First, let's start with the act of placing a player on waivers. When you place a player on waivers, you are essentially offering that player and his contract to any team interested. Teams that put a claim in on a player on waivers are offering to take that contract as is, with no compensation to the team that the player belonged to. During the majority of the season, a team puts a player on waivers for one of two reasons. Either they want to get rid of the player and his contract, or want to send him to the minors outright but the player in question is out of options. And remember, if a player clears waivers (is not claimed in 7 days by another team) and is then released, their former team must pay the contract for the rest of the year. That's how Jeffery Hammonds is being paid $6.5 million for the year by the Brewers, but he's playing for the Giants for the league minimum while making that money. Sabean waited until he was off waivers to sign him.
The rules change a little in August, though. The July 31st trade deadline doesn't put a moratorium on trades; it only stipulates that for trades to occur after the 31st, the players involved must clear waivers first.
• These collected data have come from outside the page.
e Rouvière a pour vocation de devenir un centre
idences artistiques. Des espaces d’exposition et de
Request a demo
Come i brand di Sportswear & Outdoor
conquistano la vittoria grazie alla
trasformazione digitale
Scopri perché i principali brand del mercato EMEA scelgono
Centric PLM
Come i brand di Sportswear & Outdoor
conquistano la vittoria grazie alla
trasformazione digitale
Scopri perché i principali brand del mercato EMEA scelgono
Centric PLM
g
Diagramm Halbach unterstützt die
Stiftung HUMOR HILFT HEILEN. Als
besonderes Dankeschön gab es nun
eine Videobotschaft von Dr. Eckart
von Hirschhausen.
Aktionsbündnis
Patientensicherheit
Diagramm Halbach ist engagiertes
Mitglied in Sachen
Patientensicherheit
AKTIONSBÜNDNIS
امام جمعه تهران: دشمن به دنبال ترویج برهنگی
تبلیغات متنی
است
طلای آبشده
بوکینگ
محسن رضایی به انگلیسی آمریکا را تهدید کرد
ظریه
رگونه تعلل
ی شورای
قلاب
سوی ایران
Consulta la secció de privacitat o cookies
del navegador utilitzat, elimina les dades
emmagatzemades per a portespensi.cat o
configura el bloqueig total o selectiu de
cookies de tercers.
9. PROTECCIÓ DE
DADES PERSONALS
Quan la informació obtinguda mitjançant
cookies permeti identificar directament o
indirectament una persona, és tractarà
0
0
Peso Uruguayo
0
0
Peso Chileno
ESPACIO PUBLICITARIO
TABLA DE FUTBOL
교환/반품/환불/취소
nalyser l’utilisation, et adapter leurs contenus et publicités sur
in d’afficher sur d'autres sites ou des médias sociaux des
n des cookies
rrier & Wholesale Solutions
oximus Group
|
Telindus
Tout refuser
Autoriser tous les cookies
Since the requirement for a player to be on the playoff roster is to be on a team's roster on August 31st, this is a whole month of new dealing that can be done.
Now, this seems at first to be ridiculous. If a good player is on waivers, why wouldn't you want to claim him, right? So, for trades to go through, it's unlikely to involve a big name or a key, quality player.
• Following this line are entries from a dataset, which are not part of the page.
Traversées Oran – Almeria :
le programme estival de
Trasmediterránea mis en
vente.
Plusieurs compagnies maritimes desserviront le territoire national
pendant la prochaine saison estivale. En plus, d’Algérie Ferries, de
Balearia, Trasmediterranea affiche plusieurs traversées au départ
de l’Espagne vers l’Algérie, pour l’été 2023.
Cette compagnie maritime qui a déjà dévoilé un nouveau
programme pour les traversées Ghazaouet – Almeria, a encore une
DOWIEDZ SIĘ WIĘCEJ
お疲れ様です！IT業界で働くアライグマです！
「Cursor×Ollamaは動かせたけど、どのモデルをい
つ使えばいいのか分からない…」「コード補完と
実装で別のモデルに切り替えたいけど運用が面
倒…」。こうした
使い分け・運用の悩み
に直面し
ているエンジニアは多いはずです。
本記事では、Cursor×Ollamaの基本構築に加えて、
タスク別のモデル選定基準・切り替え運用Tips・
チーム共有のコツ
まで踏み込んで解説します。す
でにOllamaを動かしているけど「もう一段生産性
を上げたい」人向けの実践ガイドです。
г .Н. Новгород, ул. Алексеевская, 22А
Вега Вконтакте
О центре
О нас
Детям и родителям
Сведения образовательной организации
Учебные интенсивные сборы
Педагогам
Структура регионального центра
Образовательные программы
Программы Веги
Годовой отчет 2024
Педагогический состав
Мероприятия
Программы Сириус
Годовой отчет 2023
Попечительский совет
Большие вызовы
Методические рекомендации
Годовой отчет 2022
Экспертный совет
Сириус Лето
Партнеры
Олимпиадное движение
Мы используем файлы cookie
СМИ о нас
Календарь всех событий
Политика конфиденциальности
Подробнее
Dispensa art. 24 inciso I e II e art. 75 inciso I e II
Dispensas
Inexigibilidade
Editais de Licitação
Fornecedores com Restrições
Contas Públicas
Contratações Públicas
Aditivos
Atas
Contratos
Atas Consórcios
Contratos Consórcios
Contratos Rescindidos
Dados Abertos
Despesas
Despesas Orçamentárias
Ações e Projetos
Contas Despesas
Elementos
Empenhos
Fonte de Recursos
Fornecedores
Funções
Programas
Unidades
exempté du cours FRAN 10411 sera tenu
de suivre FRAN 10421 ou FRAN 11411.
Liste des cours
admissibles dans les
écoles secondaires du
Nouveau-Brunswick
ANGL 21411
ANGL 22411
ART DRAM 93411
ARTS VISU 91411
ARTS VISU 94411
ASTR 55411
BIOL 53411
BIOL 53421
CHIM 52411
Well, that's partly true. Remember, if you claim someone off of waivers, you're getting his full contract for however long it lasts, and with a lot of lower level teams shedding payroll, it's unlikely for them to put in a claim on a big budget player.
Let's get back to the rules, and how the claims work. If there are multiple claims on a player on waivers, priority goes to the team with the worst record in that player's league. Say the Pirates waive Brian Giles. If only the San Francisco Giants and the Detroit Tigers put in claims, the Giants claim would be the ‘winning' one, because of the league priority. If no team in the player's league puts in a claim, priority then goes to the team with the lowest record in the other league.
Now, if a claim is put on a player on waivers, the team that waived him is allowed to pull that player off of waivers and not let him go. Or the team that owns the player can make a trade only to the team who made the winning claim (thus effectively blocking trades to anyone else). Or, of course, the team that did the waiving can let the player go, free of any compensation, to the team with the winning claim.
Got all that? Confusing stuff, and that's just the rules. Now comes the strategy in this feeding frenzy.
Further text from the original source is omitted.